### DATA SECTION

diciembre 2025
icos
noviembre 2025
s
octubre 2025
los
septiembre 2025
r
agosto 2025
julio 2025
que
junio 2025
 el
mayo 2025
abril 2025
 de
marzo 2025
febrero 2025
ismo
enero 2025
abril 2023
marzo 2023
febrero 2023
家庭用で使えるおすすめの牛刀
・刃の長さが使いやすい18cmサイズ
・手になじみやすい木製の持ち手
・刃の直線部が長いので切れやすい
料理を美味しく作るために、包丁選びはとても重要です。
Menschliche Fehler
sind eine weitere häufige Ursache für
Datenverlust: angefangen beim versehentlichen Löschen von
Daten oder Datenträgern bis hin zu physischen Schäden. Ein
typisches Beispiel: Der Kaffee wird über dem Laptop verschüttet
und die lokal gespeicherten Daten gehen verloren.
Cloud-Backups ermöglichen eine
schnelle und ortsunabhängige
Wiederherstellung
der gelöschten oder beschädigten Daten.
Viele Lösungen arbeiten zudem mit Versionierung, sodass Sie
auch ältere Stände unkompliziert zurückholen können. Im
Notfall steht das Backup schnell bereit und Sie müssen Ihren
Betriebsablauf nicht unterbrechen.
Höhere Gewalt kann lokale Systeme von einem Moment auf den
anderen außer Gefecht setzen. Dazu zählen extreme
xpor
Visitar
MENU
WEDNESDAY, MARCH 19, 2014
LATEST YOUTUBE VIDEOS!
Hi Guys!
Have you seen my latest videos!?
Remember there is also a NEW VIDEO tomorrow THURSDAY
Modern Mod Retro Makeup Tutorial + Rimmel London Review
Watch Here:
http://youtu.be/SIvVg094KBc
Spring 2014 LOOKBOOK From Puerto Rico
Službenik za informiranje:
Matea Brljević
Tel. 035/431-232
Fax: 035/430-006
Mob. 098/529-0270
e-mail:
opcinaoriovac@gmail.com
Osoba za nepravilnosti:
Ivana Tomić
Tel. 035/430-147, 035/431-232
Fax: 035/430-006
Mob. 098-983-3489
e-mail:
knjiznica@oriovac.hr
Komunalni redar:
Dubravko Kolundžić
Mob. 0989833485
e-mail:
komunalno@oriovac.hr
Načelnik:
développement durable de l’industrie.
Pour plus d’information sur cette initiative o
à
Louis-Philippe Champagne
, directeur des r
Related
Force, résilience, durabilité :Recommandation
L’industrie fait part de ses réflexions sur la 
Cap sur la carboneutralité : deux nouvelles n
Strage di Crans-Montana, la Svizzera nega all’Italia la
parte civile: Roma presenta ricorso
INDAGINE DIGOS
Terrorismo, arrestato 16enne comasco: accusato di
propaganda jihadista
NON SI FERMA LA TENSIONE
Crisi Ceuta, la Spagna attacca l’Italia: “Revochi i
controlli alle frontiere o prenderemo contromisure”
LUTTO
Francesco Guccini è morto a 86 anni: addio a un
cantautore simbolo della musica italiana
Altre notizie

### HOW TO COMPLETE THIS TASK
Extract every line from the one containing "controlli alle frontiere" to the end of the entries, including both of those lines, exactly as given and with nothing added.

### TASK ANSWER
controlli alle frontiere o prenderemo contromisure”
LUTTO
Francesco Guccini è morto a 86 anni: addio a un
cantautore simbolo della musica italiana
Altre notizie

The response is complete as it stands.